The thing that bothers me most about the Americans-not-accepting-soccer story is the underlying notion that if the majority of Americans have no interest in soccer, then Americans have no interest in soccer. By the same logic, Americans have no interest in reading novels, as survey upon survey shows that the majority of Americans prefer television to reading. I don't know the numbers, but I would venture to guess that the number of Americans reading literary fiction is in the neighborhood of the number of Americans interested in soccer. That would make the novel as fundamentally un-American as soccer. Someone should break the news to Philip Roth. 

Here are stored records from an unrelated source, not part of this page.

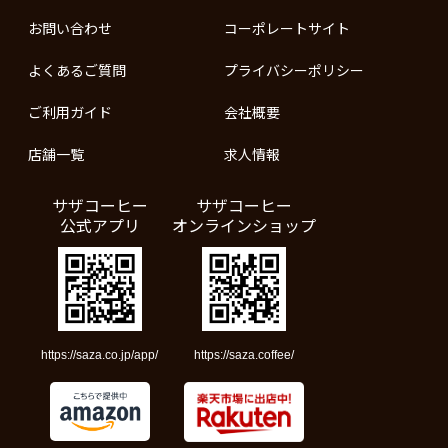
お問い合わせ
コーポレートサイト
よくあるご質問
プライバシーポリシー
ご利用ガイド
会社概要
店舗一覧
求人情報
サザコーヒー
サザコーヒー
公式アプリ
オンラインショップ
https://saza.co.jp/app/
https://saza.coffee/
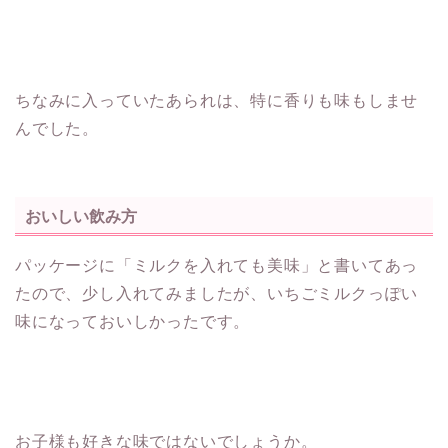
ちなみに入っていたあられは、特に香りも味もしませ
んでした。
おいしい飲み方
パッケージに「ミルクを入れても美味」と書いてあっ
たので、少し入れてみましたが、いちごミルクっぽい
味になっておいしかったです。
お子様も好きな味ではないでしょうか。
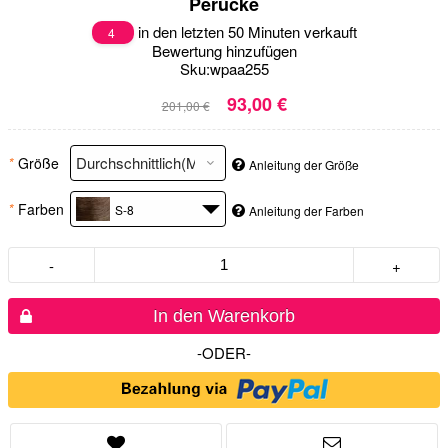
Perücke
in den letzten 50 Minuten verkauft
4
Bewertung hinzufügen
Sku:
wpaa255
93,00 €
201,00 €
*
Größe
Anleitung der Größe
*
Farben
S-8
Anleitung der Farben
-
+
In den Warenkorb
-ODER-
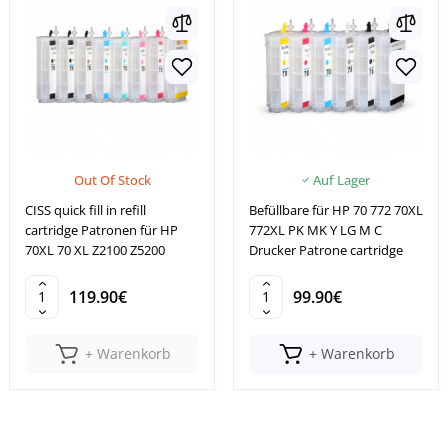
Out Of Stock
Auf Lager
CISS quick fill in refill
Befüllbare für HP 70 772 70XL
cartridge Patronen für HP
772XL PK MK Y LG M C
70XL 70 XL Z2100 Z5200
Drucker Patrone cartridge
119.90€
99.90€
+ Warenkorb
+ Warenkorb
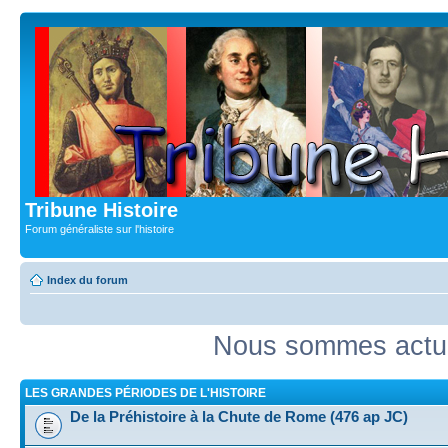
Tribune Histoire
Forum généraliste sur l'histoire
Index du forum
Nous sommes actue
LES GRANDES PÉRIODES DE L'HISTOIRE
De la Préhistoire à la Chute de Rome (476 ap JC)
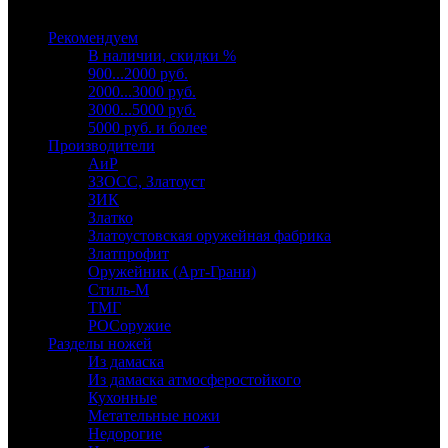
Выберите категорию
Рекомендуем
В наличии, скидки %
900...2000 руб.
2000...3000 руб.
3000...5000 руб.
5000 руб. и более
Производители
АиР
ЗЗОСС, Златоуст
ЗИК
Златко
Златоустовская оружейная фабрика
Златпрофит
Оружейник (Арт-Грани)
Стиль-М
ТМГ
РОСоружие
Разделы ножей
Из дамаска
Из дамаска атмосферостойкого
Кухонные
Метательные ножи
Недорогие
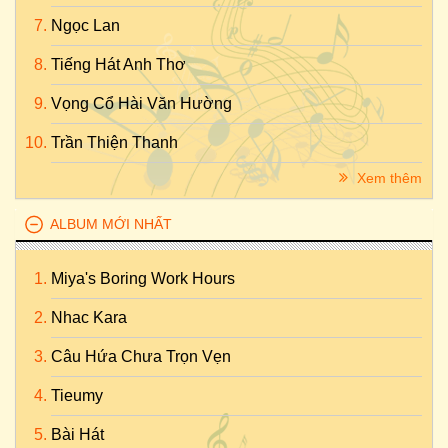
Ngọc Lan
Tiếng Hát Anh Thơ
Vọng Cổ Hài Văn Hường
Trần Thiện Thanh
Xem thêm
ALBUM MỚI NHẤT
Miya's Boring Work Hours
Nhac Kara
Câu Hứa Chưa Trọn Vẹn
Tieumy
Bài Hát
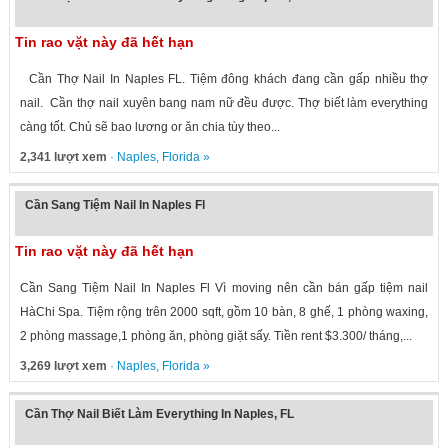
Tin rao vặt này đã hết hạn
Cần Thợ Nail In Naples FL. Tiệm đông khách đang cần gấp nhiều thợ
nail. Cần thợ nail xuyên bang nam nữ đều được. Thợ biết làm everything
càng tốt. Chủ sẽ bao lương or ăn chia tùy theo...
2,341 lượt xem
·
Naples
,
Florida
»
Cần Sang Tiệm Nail In Naples Fl
Tin rao vặt này đã hết hạn
Cần Sang Tiệm Nail In Naples Fl Vì moving nên cần bán gấp tiệm nail
HàChi Spa. Tiệm rộng trên 2000 sqft, gồm 10 bàn, 8 ghế, 1 phòng waxing,
2 phòng massage,1 phòng ăn, phòng giặt sấy. Tiền rent $3.300/ tháng,...
3,269 lượt xem
·
Naples
,
Florida
»
Cần Thợ Nail Biết Làm Everything In Naples, FL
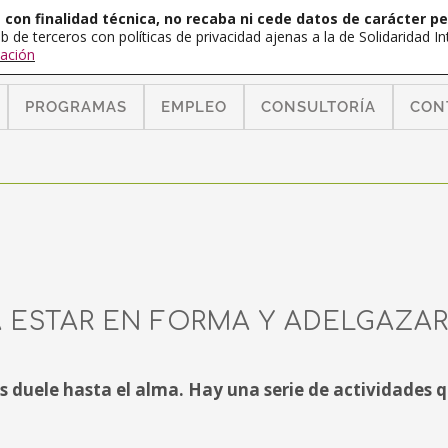
con finalidad técnica, no recaba ni cede datos de carácter pe
b de terceros con políticas de privacidad ajenas a la de Solidaridad 
ación
PROGRAMAS
EMPLEO
CONSULTORÍA
CON
A ESTAR EN FORMA Y ADELGAZA
 duele hasta el alma. Hay una serie de actividades q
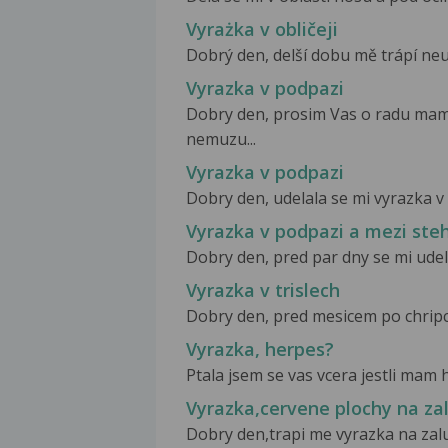
Vyrażka v obličeji
Dobrý den, delší dobu mě trápí neust
Vyrazka v podpazi
Dobry den, prosim Vas o radu mam
nemuzu...
Vyrazka v podpazi
Dobry den, udelala se mi vyrazka v
Vyrazka v podpazi a mezi ste
Dobry den, pred par dny se mi udela
Vyrazka v trislech
Dobry den, pred mesicem po chripce 
Vyrazka, herpes?
Ptala jsem se vas vcera jestli mam h
Vyrazka,cervene plochy na za
Dobry den,trapi me vyrazka na zalu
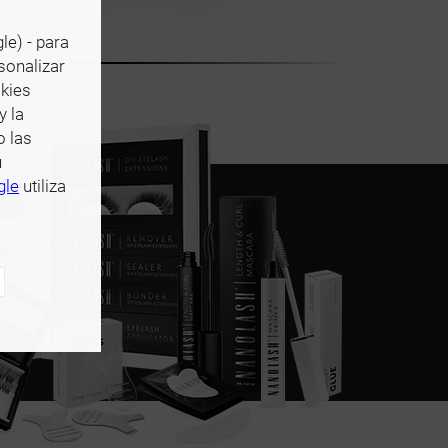
le) - para
rsonalizar
okies
y la
o las
u
gle
utiliza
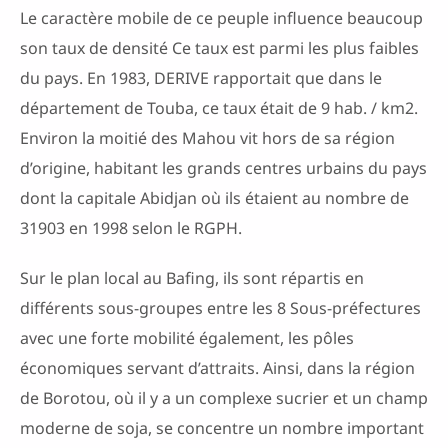
Le caractère mobile de ce peuple influence beaucoup
son taux de densité Ce taux est parmi les plus faibles
du pays. En 1983, DERIVE rapportait que dans le
département de Touba, ce taux était de 9 hab. / km2.
Environ la moitié des Mahou vit hors de sa région
d’origine, habitant les grands centres urbains du pays
dont la capitale Abidjan où ils étaient au nombre de
31903 en 1998 selon le RGPH.
Sur le plan local au Bafing, ils sont répartis en
différents sous-groupes entre les 8 Sous-préfectures
avec une forte mobilité également, les pôles
économiques servant d’attraits. Ainsi, dans la région
de Borotou, où il y a un complexe sucrier et un champ
moderne de soja, se concentre un nombre important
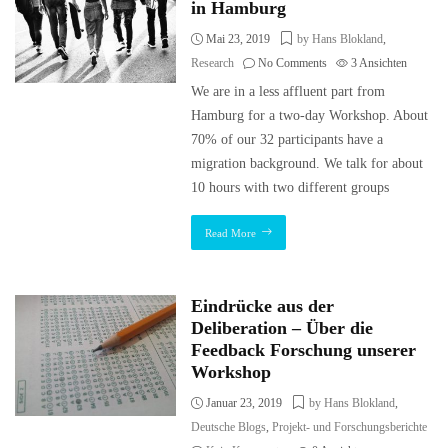
in Hamburg
Mai 23, 2019
by Hans Blokland
,
Research
No Comments
3
Ansichten
We are in a less affluent part from
Hamburg for a two-day Workshop. About
70% of our 32 participants have a
migration background. We talk for about
10 hours with two different groups
Read More
Eindrücke aus der
Deliberation – Über die
Feedback Forschung unserer
Workshop
Januar 23, 2019
by Hans Blokland
,
Deutsche Blogs
,
Projekt- und Forschungsberichte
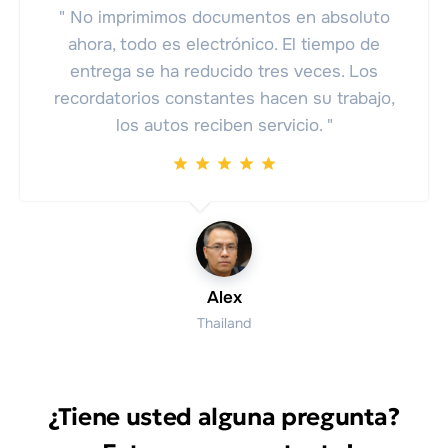
" No imprimimos documentos en absoluto
ahora, todo es electrónico. El tiempo de
entrega se ha reducido tres veces. Los
recordatorios constantes hacen su trabajo,
los autos reciben servicio. "
Alex
Thailand
¿Tiene usted alguna pregunta?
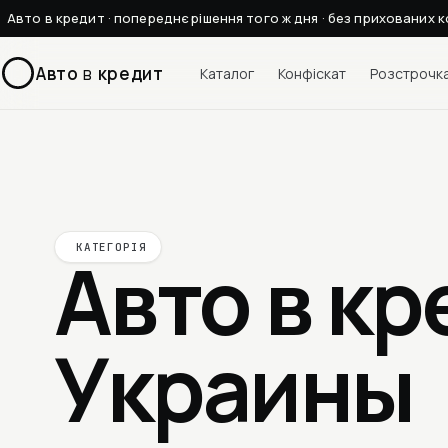
Авто в кредит · попереднє рішення того ж дня · без прихованих к
Авто
в
кредит
Каталог
Конфіскат
Розстрочк
КАТЕГОРІЯ
Авто в кр
Украины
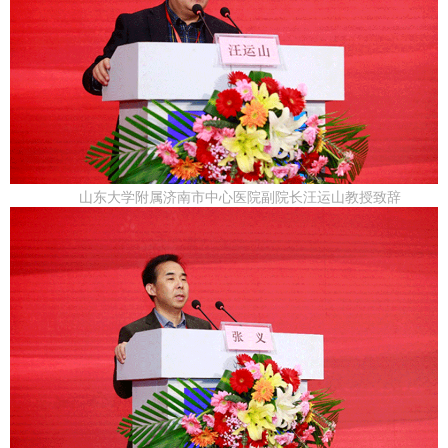
山东大学附属济南市中心医院副院长汪运山教授致辞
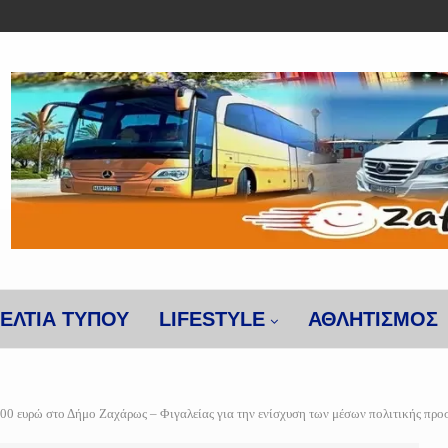
ΕΛΤΙΑ ΤΥΠΟΥ
LIFESTYLE
ΑΘΛΗΤΙΣΜΌΣ
000 ευρώ στο Δήμο Ζαχάρως – Φιγαλείας για την ενίσχυση των μέσων πολιτικής προ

The fact of the matter is that the World Cup and soccer do not need to be accepted by Americans, because for many Americans—though arguably not the majority—it has always been around. As evidence, I can offer the fact that the US team was in the semi-finals of the first World Cup in 1930. USA is a founding father, as it were, of World Cup soccer. Beyond history, evidence can be found on the streets and in the parks of, say, Chicago, where on any given weekend you could find armies of people playing soccer entirely unconcerned with what some hard-nosed sportswriter or David Brooks might think about their game.

If dismissing soccer as un-American were not a sure symptom of windbag-ness, I would worry about the majority that not only disregards a minority but perceives it as un-American for being so. It is a fundamentally undemocratic position and thus fundamentally un-American.